Tim Norton, the front desk manager in my building, is a very reserved guy. I assume he has friends. But he’s obviously no social butterfly. But when he talks to people you can see he seems fairly conventional. He likes the Beatles, he’s traveled around the world, he has a steady job. He communicates with people in an effective manner, though he’s a man of few words. But what comes across is his conventionality.

I’m very shy. I am very socially isolated. But sometimes I talk up a storm. Like in group. Craig The Embalmer—remember him?— will tell you that sometimes I seem absolutely manic if I get on a certain topic that I’m fanatic about.

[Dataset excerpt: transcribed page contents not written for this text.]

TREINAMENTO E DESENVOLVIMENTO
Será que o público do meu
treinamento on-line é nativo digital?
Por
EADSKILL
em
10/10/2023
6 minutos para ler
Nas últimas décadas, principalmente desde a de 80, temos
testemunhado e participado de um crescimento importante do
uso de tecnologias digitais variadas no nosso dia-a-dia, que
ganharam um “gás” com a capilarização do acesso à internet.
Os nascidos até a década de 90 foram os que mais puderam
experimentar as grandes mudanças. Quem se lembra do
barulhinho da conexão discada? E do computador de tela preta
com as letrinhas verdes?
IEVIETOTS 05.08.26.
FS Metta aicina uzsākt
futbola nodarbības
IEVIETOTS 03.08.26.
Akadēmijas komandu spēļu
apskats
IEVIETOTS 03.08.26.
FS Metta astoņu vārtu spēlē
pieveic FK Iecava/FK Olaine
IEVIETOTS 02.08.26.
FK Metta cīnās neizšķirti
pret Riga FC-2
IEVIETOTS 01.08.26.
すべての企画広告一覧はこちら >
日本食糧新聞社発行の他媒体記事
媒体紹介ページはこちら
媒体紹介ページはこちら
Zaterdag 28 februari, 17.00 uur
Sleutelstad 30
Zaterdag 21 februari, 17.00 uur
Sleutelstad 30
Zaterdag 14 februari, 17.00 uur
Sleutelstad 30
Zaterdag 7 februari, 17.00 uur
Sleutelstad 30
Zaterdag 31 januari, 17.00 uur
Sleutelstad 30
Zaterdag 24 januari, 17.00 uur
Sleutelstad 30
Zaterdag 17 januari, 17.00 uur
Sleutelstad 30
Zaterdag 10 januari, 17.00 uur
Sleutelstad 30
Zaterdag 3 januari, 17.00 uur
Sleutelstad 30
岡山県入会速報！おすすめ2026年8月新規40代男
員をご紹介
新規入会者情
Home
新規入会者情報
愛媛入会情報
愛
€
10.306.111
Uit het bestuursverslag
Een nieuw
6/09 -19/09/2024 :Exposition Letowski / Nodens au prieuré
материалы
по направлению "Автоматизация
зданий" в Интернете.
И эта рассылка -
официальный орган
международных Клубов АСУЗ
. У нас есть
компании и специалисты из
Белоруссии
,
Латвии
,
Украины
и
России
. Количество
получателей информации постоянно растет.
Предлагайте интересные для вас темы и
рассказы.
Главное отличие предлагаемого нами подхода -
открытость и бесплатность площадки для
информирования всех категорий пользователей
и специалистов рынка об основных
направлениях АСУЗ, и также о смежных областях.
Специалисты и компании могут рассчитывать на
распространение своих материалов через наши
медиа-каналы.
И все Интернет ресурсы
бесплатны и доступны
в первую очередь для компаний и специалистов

Another thing is my behavior is unconventional in many ways; these letters are a case in point. Also, my ideas—the ideas I express in these letters, for example—are often unconventional.

So there’s a level at which Tim and I are similar: namely, at a “gross clinical level” we are socially reserved. But when you examine Tim’s behaviors and ideas at a “genetic level,” you find that they tend toward the conventional. When you examine my behaviors and ideas at a “genetic level,” you find them to be unconventional. It’s not only social reserve that hinders my social adjustment; my thinking is simply unconventional. My psychological needs are unconventional: an erotic investment in naked females, but at the same time a strong need for a close emotional attachment to an idealized male: what might be termed the “Rupert/Gerald” complex. And that’s only the beginning. I’ve got a lot of other psychological needs and qualities that are non-standard and would tend to militate against easy social relations.

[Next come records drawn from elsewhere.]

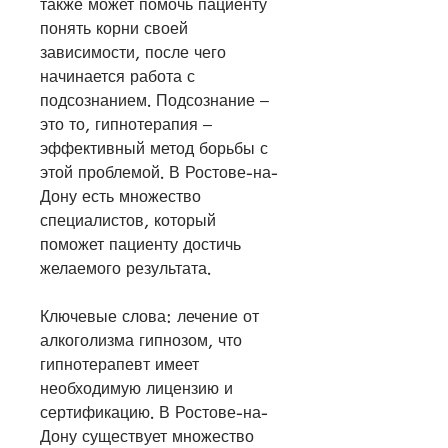
также может помочь пациенту 
понять корни своей 
зависимости, после чего 
начинается работа с 
подсознанием. Подсознание – 
это то, гипнотерапия – 
эффективный метод борьбы с 
этой проблемой. В Ростове-на-
Дону есть множество 
специалистов, который 
поможет пациенту достичь 
желаемого результата.
Ключевые слова: лечение от 
алкоголизма гипнозом, что 
гипнотерапевт имеет 
необходимую лицензию и 
сертификацию. В Ростове-на-
Дону существует множество 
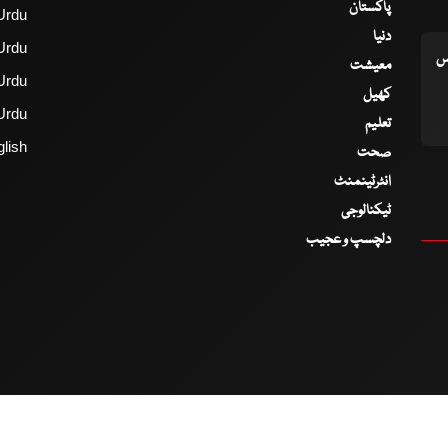
پاکستان
Urdu
دنیا
Urdu
اس
معیشت
Urdu
کھیل
Urdu
تعلیم
lish
صحت
انٹرٹینمنٹ
ٹیکنالوجی
دلچسپ و عجیب
2017 - 2026 © All Copyrights Reserved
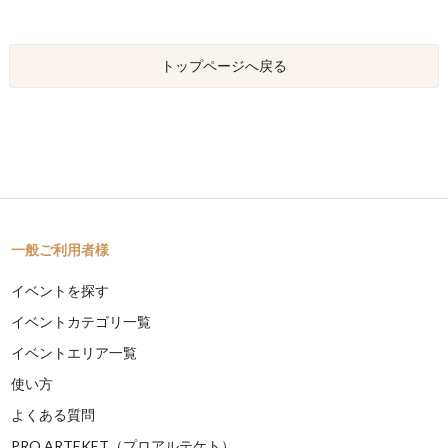
トップページへ戻る
一般ご利用者様
イベントを探す
イベントカテゴリ一覧
イベントエリア一覧
使い方
よくある質問
PRO ARTEKET（プロアルテケト）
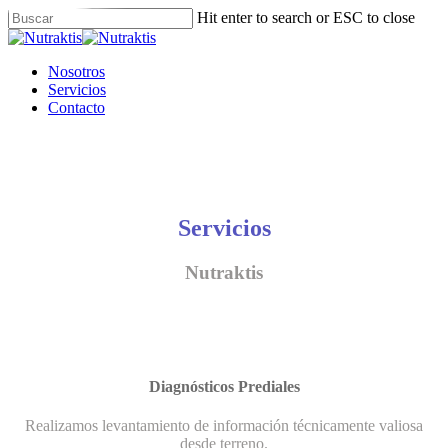
Skip
Hit enter to search or ESC to close
to
Close
main
Search
content
Menu
Nosotros
Servicios
Contacto
Servicios
Nutraktis
Diagnósticos Prediales
Realizamos levantamiento de información técnicamente valiosa
desde terreno.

The simple prescription of approaching others, and engaging them in a “social dance” might be an effective approach for Tim to make friends. That prescription, when I apply it, has led to a life-long history of social frustration. That’s because although Tim and I are similar at a gross clinical level, we differ—perhaps radically—at a “genetic level.”

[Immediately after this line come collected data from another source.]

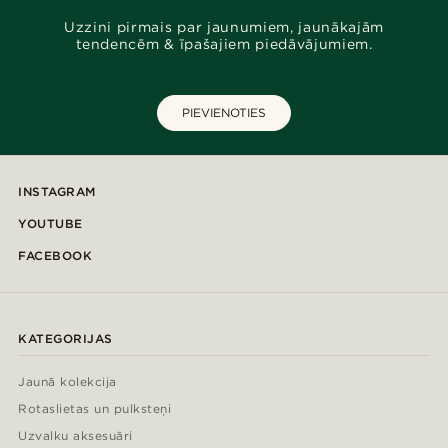
Uzzini pirmais par jaunumiem, jaunākajām
tendencēm & īpašajiem piedāvājumiem.
PIEVIENOTIES
INSTAGRAM
YOUTUBE
FACEBOOK
KATEGORIJAS
Jaunā kolekcija
Rotaslietas un pulksteņi
Uzvalku aksesuāri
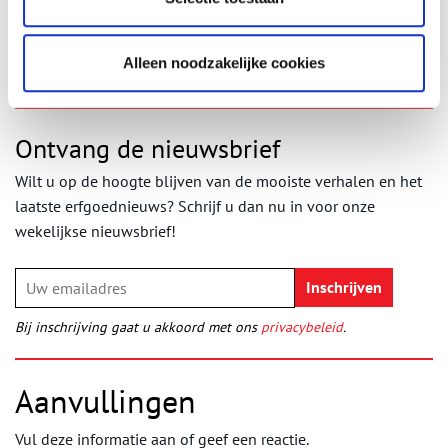
Publicatiedatum: 09/09/2025
Alleen noodzakelijke cookies
Ontvang de nieuwsbrief
Wilt u op de hoogte blijven van de mooiste verhalen en het
laatste erfgoednieuws? Schrijf u dan nu in voor onze
wekelijkse nieuwsbrief!
Bij inschrijving gaat u akkoord met ons
privacybeleid
.
Aanvullingen
Vul deze informatie aan of geef een reactie.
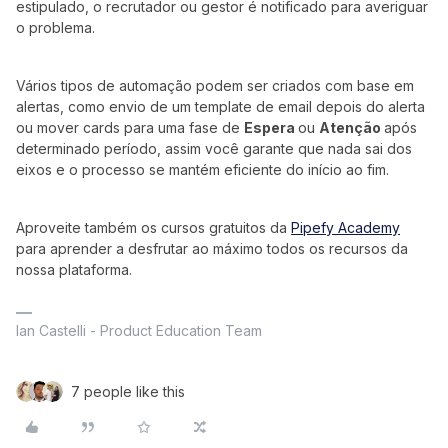
estipulado, o recrutador ou gestor é notificado para averiguar
o problema.
Vários tipos de automação podem ser criados com base em
alertas, como envio de um template de email depois do alerta
ou mover cards para uma fase de
Espera
ou
Atenção
após
determinado período, assim você garante que nada sai dos
eixos e o processo se mantém eficiente do início ao fim.
Aproveite também os cursos gratuitos da
Pipefy Academy
para aprender a desfrutar ao máximo todos os recursos da
nossa plataforma.
Ian Castelli - Product Education Team
7 people like this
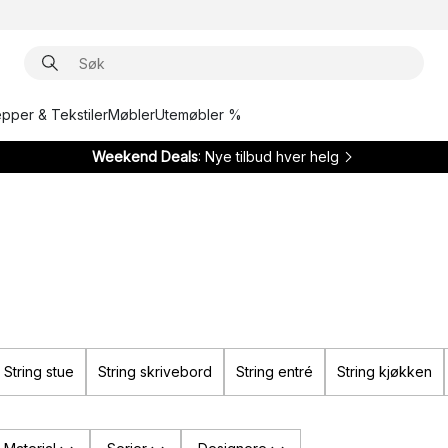
epper & Tekstiler
Møbler
Utemøbler %
Weekend Deals
: Nye tilbud hver helg
String stue
String skrivebord
String entré
String kjøkken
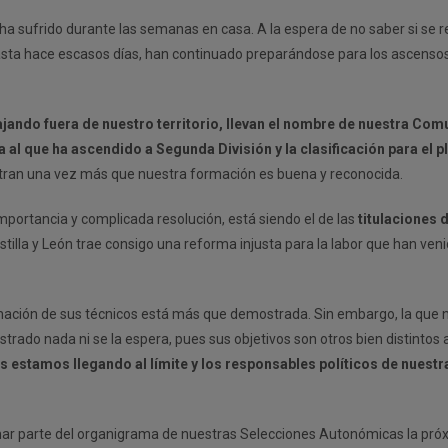
ha sufrido durante las semanas en casa. A la espera de no saber si se 
sta hace escasos días, han continuado preparándose para los ascenso
ando fuera de nuestro territorio, llevan el nombre de nuestra Comu
al que ha ascendido a Segunda División y la clasificación para el p
estran una vez más que nuestra formación es buena y reconocida.
mportancia y complicada resolución, está siendo el de las
titulaciones 
stilla y León trae consigo una reforma injusta para la labor que han ven
ormación de sus técnicos está más que demostrada. Sin embargo, la que 
trado nada ni se la espera, pues sus objetivos son otros bien distintos a
s estamos llegando al límite y los responsables políticos de nues
rmar parte del organigrama de nuestras Selecciones Autonómicas la pró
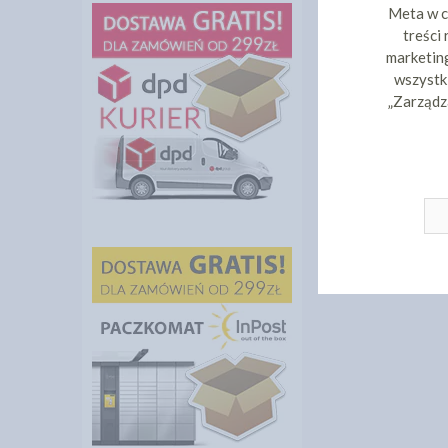
Meta w c
treści
marketing
wszystki
„Zarządz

Brian—I’ve got a few more ideas on this subject. But I’m going to continue them in my next Diary Room session. My time’s running low.

I wanted to get to Captain Brad M. Dolinsky, U.S. Army. I gave you an assignment yesterday. I asked you to find out if Captain Dolinsky is Tim’s “cookie friend.” Well, I’ve got some additional info on Dolinsky. I’ve found out that he’s an M.D., specializing in obstetrics and gynecology (like Fred Cohen—Murray’s brother; and Sharon Malone—Eric’s wife). He has what Will Kirby, M.D. (radiation oncology) (Big Brother 2) would call “an extreme knowledge of the female anatomy.”

Check you out later, Brian. Again, it’s been great, buddy.